Records to process:
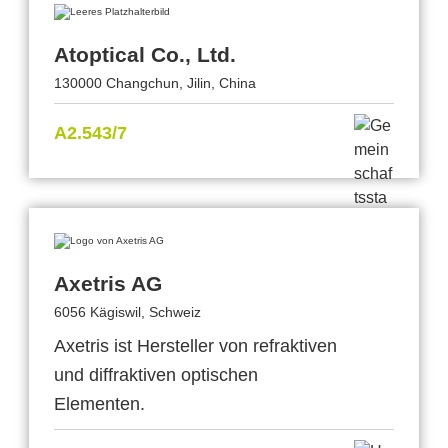
Atoptical Co., Ltd.
130000 Changchun, Jilin, China
A2.543/7
Axetris AG
6056 Kägiswil, Schweiz
Axetris ist Hersteller von refraktiven
und diffraktiven optischen
Elementen.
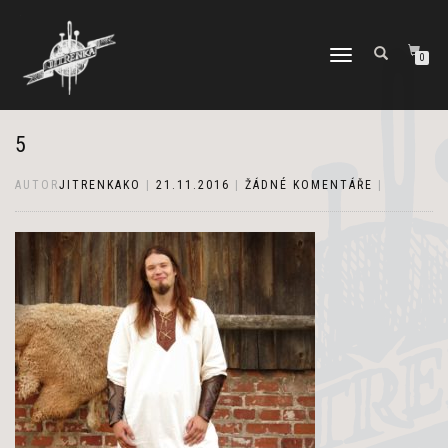
PŘEPNOUT
0
NAVIGACI
5
AUTOR
JITRENKAKO
|
21.11.2016
|
ŽÁDNÉ KOMENTÁŘE
|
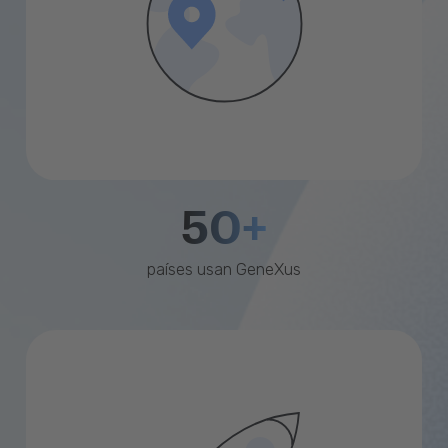
50+
países usan GeneXus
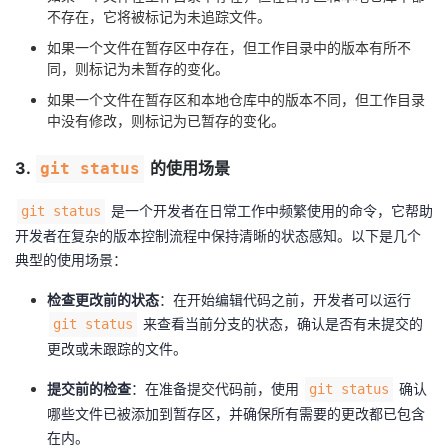
持
建
证
实
的
不存在，它将被标记为未追踪文件。
如果一个文件在暂存区中存在，但工作目录中的版本有所不
议
验
收
同，则标记为未暂存的变化。
如果一个文件在暂存区和本地仓库中的版本不同，但工作目录
藏
中没有修改，则标记为已暂存的变化。
3.
的使用场景
git status
是一个开发者在日常工作中频繁使用的命令，它帮助
git status
开发者在复杂的版本控制流程中保持清晰的状态感知。以下是几个
典型的使用场景：
检查更改前的状态
：在开始编辑代码之前，开发者可以运行
来查看当前分支的状态，确认是否有未提交的
git status
更改或未跟踪的文件。
提交前的检查
：在准备提交代码前，使用
确认
git status
哪些文件已被添加到暂存区，并确保所有需要的更改都已包含
在内。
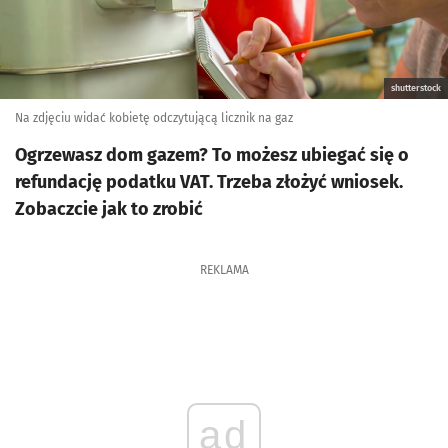
shutterstock
Na zdjęciu widać kobietę odczytującą licznik na gaz
Ogrzewasz dom gazem? To możesz ubiegać się o
refundację podatku VAT. Trzeba złożyć wniosek.
Zobaczcie jak to zrobić
REKLAMA
ad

Work request: Throughout the material above, find lines holding the word "Axetris", then copy them.

Final answer:
Axetris AG
Axetris ist Hersteller von refraktiven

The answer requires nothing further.